The putamen, thalamus, amygdala, and hippocampus, as defined by the MNI template, were chosen as regions of interest (ROIs). For each participant, the average rsfMRI time varying signal of each bilateral ROI was obtained using FSL’s command-line tools and was subsequently used in separate time series analyses to determine rsFC, as implemented in FEAT v6.0 (part of FSL). The time series of voxels within cerebral spinal fluid and white matter were used as nuisance signals. Comparisons of rsFC between groups were performed using a mixed-effects analysis in FEAT, and results were presented as a brain map of the Z-score of the difference in rsFC between groups.
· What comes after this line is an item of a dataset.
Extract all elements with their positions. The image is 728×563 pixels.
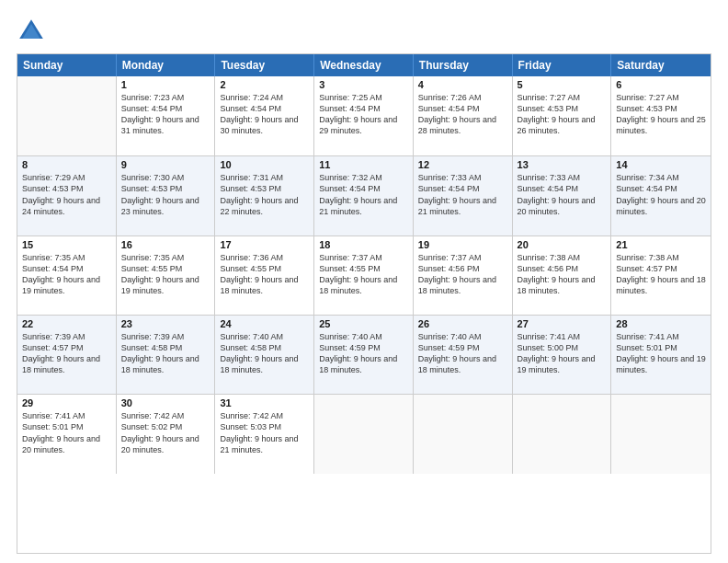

Each map was corrected for multiple comparisons using a false discovery rate threshold of 0.05, corresponding to a cluster volume of >212 voxels, as determined by AlphaSim (part of the AFNI software package, http://afni.nimh.nih.gov/afni).
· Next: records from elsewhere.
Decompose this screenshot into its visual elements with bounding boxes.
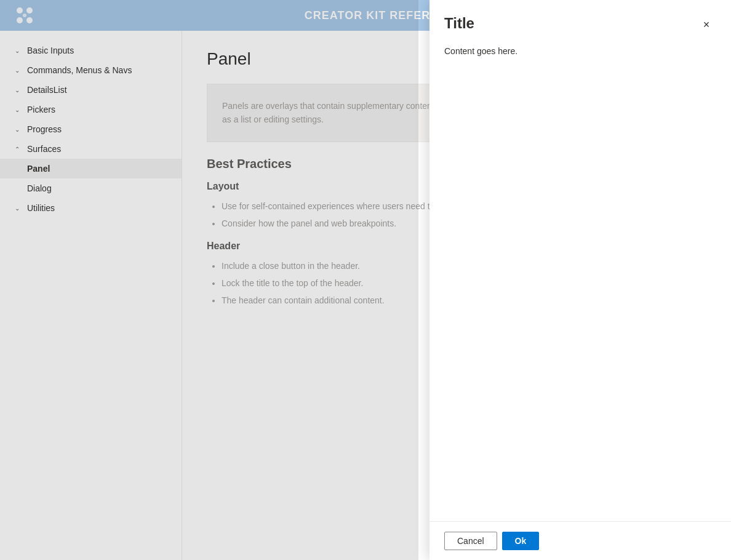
sidebar: ⌄ Basic Inputs ⌄ Commands, Menus & Navs … (0, 31, 182, 560)
sidebar-item-label: Panel (27, 164, 50, 174)
svg-point-2 (17, 17, 23, 23)
dialog-header: Title × (429, 0, 731, 44)
app-logo (12, 3, 37, 28)
svg-point-1 (26, 7, 33, 14)
svg-point-0 (17, 7, 23, 14)
sidebar-item-surfaces[interactable]: ⌃ Surfaces (0, 139, 182, 159)
sidebar-item-progress[interactable]: ⌄ Progress (0, 119, 182, 139)
cancel-button[interactable]: Cancel (444, 532, 497, 550)
sidebar-item-label: Dialog (27, 183, 52, 193)
chevron-up-icon: ⌃ (12, 144, 22, 154)
chevron-down-icon: ⌄ (12, 85, 22, 95)
svg-point-3 (26, 17, 33, 23)
sidebar-item-dialog[interactable]: Dialog (0, 178, 182, 198)
chevron-down-icon: ⌄ (12, 65, 22, 75)
dialog-body: Content goes here. (429, 44, 731, 521)
sidebar-item-pickers[interactable]: ⌄ Pickers (0, 100, 182, 119)
sidebar-item-utilities[interactable]: ⌄ Utilities (0, 198, 182, 218)
sidebar-item-label: Utilities (27, 203, 55, 213)
chevron-down-icon: ⌄ (12, 124, 22, 134)
dialog-panel: Title × Content goes here. Cancel Ok (429, 0, 731, 560)
sidebar-item-label: Basic Inputs (27, 46, 74, 55)
dialog-content: Content goes here. (444, 44, 716, 58)
sidebar-item-label: DetailsList (27, 85, 67, 95)
chevron-down-icon: ⌄ (12, 105, 22, 114)
sidebar-item-label: Pickers (27, 105, 55, 114)
ok-button[interactable]: Ok (502, 532, 540, 550)
sidebar-item-label: Commands, Menus & Navs (27, 65, 132, 75)
svg-point-4 (23, 14, 26, 17)
sidebar-item-basic-inputs[interactable]: ⌄ Basic Inputs (0, 41, 182, 60)
sidebar-item-label: Progress (27, 124, 62, 134)
dialog-footer: Cancel Ok (429, 521, 731, 560)
chevron-down-icon: ⌄ (12, 203, 22, 213)
chevron-down-icon: ⌄ (12, 46, 22, 55)
dialog-close-button[interactable]: × (697, 15, 716, 34)
dialog-title: Title (444, 15, 474, 32)
sidebar-item-label: Surfaces (27, 144, 61, 154)
sidebar-item-detailslist[interactable]: ⌄ DetailsList (0, 80, 182, 100)
sidebar-item-panel[interactable]: Panel (0, 159, 182, 178)
sidebar-item-commands[interactable]: ⌄ Commands, Menus & Navs (0, 60, 182, 80)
For patient rsfMRI data, additional mixed-effects analyses were conducted to determine the association between rsFC and: (i) fatigue (Y/N), (ii) complete biochemical response to UDCA therapy (Y/N), and (iii) total score on the itch domain of the PBC-40. Results were presented as a brain map of the Z-score of the association, corrected for multiple comparisons using a false discovery rate threshold of 0.05, corresponding to a cluster volume of >340 voxels, as determined by AlphaSim.
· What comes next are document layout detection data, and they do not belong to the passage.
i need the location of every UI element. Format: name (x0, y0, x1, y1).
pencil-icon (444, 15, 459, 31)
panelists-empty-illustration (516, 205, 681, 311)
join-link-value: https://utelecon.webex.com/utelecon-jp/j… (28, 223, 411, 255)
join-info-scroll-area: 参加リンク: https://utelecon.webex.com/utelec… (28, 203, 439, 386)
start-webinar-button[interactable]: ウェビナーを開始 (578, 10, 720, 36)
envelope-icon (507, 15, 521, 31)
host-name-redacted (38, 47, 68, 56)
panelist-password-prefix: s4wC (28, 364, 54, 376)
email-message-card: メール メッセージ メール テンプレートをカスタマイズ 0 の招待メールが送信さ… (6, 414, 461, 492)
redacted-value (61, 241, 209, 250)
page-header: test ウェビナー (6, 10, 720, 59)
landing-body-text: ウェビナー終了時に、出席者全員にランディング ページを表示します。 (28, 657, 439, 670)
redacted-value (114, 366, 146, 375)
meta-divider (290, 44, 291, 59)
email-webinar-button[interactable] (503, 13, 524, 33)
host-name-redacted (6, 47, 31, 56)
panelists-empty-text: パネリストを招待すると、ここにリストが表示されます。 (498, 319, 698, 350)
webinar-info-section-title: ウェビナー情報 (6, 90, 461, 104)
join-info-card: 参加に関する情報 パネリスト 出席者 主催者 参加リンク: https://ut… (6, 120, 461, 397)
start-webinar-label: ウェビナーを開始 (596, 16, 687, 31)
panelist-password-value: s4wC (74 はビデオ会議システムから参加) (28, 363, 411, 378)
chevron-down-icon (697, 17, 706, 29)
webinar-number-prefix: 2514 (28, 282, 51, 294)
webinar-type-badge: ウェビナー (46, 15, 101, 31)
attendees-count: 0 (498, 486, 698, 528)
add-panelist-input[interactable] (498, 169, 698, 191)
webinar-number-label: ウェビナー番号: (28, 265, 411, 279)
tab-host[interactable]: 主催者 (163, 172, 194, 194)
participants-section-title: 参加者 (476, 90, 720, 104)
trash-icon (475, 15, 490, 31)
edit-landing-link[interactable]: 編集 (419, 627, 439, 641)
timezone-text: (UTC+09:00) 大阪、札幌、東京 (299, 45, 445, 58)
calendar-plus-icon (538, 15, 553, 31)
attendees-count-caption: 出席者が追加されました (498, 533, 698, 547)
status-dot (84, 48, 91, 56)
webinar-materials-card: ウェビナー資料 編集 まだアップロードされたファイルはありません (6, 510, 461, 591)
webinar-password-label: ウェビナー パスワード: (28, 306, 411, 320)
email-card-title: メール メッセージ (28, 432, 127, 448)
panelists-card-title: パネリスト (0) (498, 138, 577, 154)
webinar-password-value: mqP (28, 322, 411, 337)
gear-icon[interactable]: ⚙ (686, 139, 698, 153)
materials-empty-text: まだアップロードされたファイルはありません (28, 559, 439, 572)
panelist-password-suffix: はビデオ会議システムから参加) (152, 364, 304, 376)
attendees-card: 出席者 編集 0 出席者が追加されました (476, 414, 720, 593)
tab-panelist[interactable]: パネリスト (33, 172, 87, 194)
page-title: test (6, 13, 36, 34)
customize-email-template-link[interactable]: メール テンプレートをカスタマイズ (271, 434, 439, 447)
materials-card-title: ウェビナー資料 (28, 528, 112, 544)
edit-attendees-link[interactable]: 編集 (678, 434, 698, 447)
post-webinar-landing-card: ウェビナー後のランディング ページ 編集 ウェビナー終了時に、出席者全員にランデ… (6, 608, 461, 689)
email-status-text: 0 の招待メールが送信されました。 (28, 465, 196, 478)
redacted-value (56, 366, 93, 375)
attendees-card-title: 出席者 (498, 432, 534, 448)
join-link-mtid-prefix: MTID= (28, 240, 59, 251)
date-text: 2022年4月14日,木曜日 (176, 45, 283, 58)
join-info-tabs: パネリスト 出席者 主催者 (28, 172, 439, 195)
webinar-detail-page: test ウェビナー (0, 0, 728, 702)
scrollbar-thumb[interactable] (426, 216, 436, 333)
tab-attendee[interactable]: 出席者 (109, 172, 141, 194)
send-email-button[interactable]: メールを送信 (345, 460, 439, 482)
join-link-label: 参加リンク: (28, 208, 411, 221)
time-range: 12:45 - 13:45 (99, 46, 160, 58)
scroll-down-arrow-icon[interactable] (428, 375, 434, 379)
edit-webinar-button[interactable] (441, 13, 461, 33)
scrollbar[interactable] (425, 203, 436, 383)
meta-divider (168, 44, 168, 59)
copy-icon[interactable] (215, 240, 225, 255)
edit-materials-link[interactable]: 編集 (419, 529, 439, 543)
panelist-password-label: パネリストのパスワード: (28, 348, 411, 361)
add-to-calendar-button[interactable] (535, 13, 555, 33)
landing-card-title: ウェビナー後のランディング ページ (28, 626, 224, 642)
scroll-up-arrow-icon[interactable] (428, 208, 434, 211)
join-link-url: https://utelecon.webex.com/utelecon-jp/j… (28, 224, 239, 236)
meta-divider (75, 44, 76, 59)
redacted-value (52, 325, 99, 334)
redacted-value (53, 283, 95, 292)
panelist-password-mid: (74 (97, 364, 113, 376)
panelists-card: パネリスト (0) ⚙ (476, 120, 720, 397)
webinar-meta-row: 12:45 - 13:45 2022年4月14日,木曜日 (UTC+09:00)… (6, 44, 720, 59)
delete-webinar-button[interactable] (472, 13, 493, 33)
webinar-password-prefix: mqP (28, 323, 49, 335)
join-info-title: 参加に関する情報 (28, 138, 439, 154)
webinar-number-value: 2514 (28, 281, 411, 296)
Cognitive testing and assessment

Partway through study recruitment, the Hamilton Depression Rating Scale (HAM-D) and a set of cognitive tests were added for exploratory analysis purposes. A subset of our cohort (15 PBC patients and 12 controls) completed the HAM-D, as well as the Trail Making Test (A and B), to assess visual attention and task switching,38 the Digit Span Test (forward and back) to assess verbal/auditory working memory (part of the Wechsler adult intelligence scale), and the Corsi Block-Tapping Test (forward and back) to assess spatial working memory.39 Total score on each test was compared between groups by one-way analysis of covariance, with age as a covariate. For scores significantly different (P<0.05) between groups, a mixed-effects analysis of the PBC rsFC data was performed using the rank-order of the PBC group scores as the contrast of interest with age as a covariate in order to determine any association between score and rsFC. An analysis of covariance was also used to determine if scores differed between fatigued and non-fatigued patients, as well as between UDCA responders and non-responders. As only one PBC patient had a HAM-D score >7 (see Table 2), no association was investigated between rsFC and depressed mood.

Table 2. Cognitive testing and HAM-D scores.

  Trails (A+B) Digit Span (forward+backward) Corsi Block (forward+backward) HAM-D
Patient
 1 141 45 78 0
 2 65 77 108 2
 3 62 54 65 1
 4 72 56 117 1
 5 150 36 108 0
 6 89 75 94 2
 7 78 84 100 13
 8 65 65 137 5
 9 94 91 94 0
 10 45 93 94 0
 11 110 115 130 1
 12 46 32 102 1
 13 60 49 100 3
 14 74 68 130 1
 20 71 67 102 0
 Avg (s.d.) 81.5 (31.1) 67.1* (22.8) 103.9 (19.2) 2.0 (3.3)
         
Control
 1 44 48 156 0
 2 49 75 114 4
 3 48 147 164 1
 4 70 126 108 2
 5 62 91 118 2
 6 48 96 108 0
 7 56 118 75 0
 8 50 177 154 0
 9 108 61 83 0
 10 86 51 108 0
 11 74 46 84 1
 12 124 147 94 0
 Avg (s.d.) 68.3 (25.8) 98.6 (44.3) 113.8 (29.8) 0.8 (1.3)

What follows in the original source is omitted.